𝐗𝐕𝐈𝐈. 𝐋𝐞 𝐩𝐨𝐧𝐭

30 6 31
                                    

Lorsque le noir complet disparaît et que je sors enfin de ma transe, je suis dans un lit, allongée, avec une poche de glace posée sur mon front.

L'arrière de mon crâne me fait mal, ainsi que de nombreux autres parties de mon corps qui ont été écorchées à cause de ma bagarre contre Lou.

Je me souviens de notre querelle à travers un lancinement aigu dans le crâne, et je ferme les yeux à cause de la douleur. J'ai mal à la tête, mais je me redresse tout de même pour observer la pièce dans laquelle je suis.
Je reconnais au bout d'un moment l'infirmerie du lycée, dans laquelle je venais parfois avec Noémie, en feignant avoir mes règles pour louper quelques cours que je jugeais ennuyants.

J'entends une voix parler dans la petite salle adjacente à la pièce de soin, servant de lieu de rangement aux différents remèdes.
Je reconnais alors l'infirmière, qui semble être au téléphone et qui discute avec empressement.

C'est quand j'entends le mot "ambulance" et que je vois que je suis la seule personne occupant les lits de l'infirmerie que je réalise qu'elle est sûrement en train d'appeler les secours.
Le lycée va sûrement aussi appeler mes tuteurs, enfin, ceux de Liv, et je ne sais même pas de qui est-ce qu'il s'agit en réalité.
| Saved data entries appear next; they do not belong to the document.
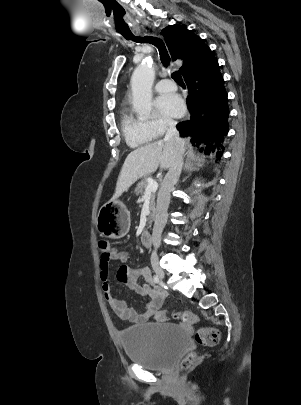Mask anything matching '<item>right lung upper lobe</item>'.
<instances>
[{"instance_id": "obj_1", "label": "right lung upper lobe", "mask_w": 301, "mask_h": 405, "mask_svg": "<svg viewBox=\"0 0 301 405\" xmlns=\"http://www.w3.org/2000/svg\"><path fill=\"white\" fill-rule=\"evenodd\" d=\"M173 60L182 59L180 72L187 73L199 69L215 59L204 41L183 25H170L161 31Z\"/></svg>"}]
</instances>
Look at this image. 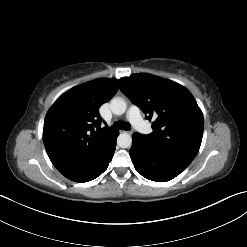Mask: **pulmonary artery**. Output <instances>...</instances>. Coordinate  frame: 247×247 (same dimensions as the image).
I'll return each mask as SVG.
<instances>
[{
	"mask_svg": "<svg viewBox=\"0 0 247 247\" xmlns=\"http://www.w3.org/2000/svg\"><path fill=\"white\" fill-rule=\"evenodd\" d=\"M127 118L136 130L142 133H148L150 131V127L144 122L141 117L140 110L136 106L129 108Z\"/></svg>",
	"mask_w": 247,
	"mask_h": 247,
	"instance_id": "obj_1",
	"label": "pulmonary artery"
}]
</instances>
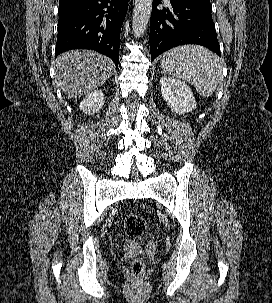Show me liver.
Segmentation results:
<instances>
[{
	"mask_svg": "<svg viewBox=\"0 0 272 303\" xmlns=\"http://www.w3.org/2000/svg\"><path fill=\"white\" fill-rule=\"evenodd\" d=\"M113 62L92 50H73L59 55L55 62V80L71 99L86 95L111 77Z\"/></svg>",
	"mask_w": 272,
	"mask_h": 303,
	"instance_id": "1",
	"label": "liver"
}]
</instances>
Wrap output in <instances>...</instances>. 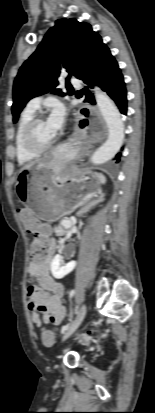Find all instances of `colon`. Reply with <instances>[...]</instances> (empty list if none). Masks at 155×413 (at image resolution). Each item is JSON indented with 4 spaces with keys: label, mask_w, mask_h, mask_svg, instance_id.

Le corps dans lequel je vis a-t-il des parents qui le recherchent quelque part ?

Dans tous les cas, la dernière chose que je veux, c'est d'avoir à me justifier d'une fugue de plusieurs jours face à des inconnus qui prétendent être mes géniteurs, et d'avoir à expliquer pour quelles raisons je me suis battue avec une camarade qui m'a ensuite assommée.

Malgré mon corps douloureux et la sensation d'engourdissement, je décide de sortir de l'infirmerie avant que les pompiers n'arrivent, ou que je m'attire des problèmes face à des gens qui connaissaient Liv mais que je ne connais pas moi.

Je porte ma main à mon cou et je remarque que le pendentif en obsidienne n'est plus là.
Je me rappelle soudainement que Lou me l'avait arraché durant notre combat.

Cette sale meurtrière...

Je me pince l'arrête du nez en me rappelant qu'il s'agit de moi.

La dernière chose que je veux, c'est de me retrouver avec des troubles de la personnalité à cause de ce dédoublage de l'âme.

Mais ai-je déjà perdu l'esprit ?

Je me remémore la fureur avec laquelle je me suis jetée sur Lou, cette envie de rétablir la vérité, cette envie de maîtriser à nouveau ce corps pour qu'il puisse enfin être la personne que j'aurais voulu être...

Je sors de la salle sans même que l'infirmière ne s'en rende compte, tandis qu'elle discute activement avec les urgences, et aucuns élèves hors de la pièce ne se posent de question sur la fille sans sac à dos et sans veste qui sort de l'infirmerie avec une marque rouge brunâtre sur le front.

Je sors mon téléphone qui est heureusement dans ma poche de pantalon, et pas dans ma veste ou dans mon cartable que je n'ai pas avec moi.

Je regarde simplement l'heure, et remarque qu'il est aux alentours de 16 heures. L'infirmière en aura mis du temps pour s'inquiéter de mon évanouissement, depuis midi.

Je me faufile entre les lycéens bavardant dans les couloirs pour sortir de l'établissement, et une fois au dehors, j'inspire une grande goulée de l'air froid de novembre. Celui-ci me gèle les poumons, et la brise glacée commence peu à peu à me faire grelotter.

Sortir sans blouson n'est pas vraiment prudent. Je commence à marcher sans but dans la ville, errant comme un chien abandonné, avec l'impression que tout est vide, y compris mon esprit.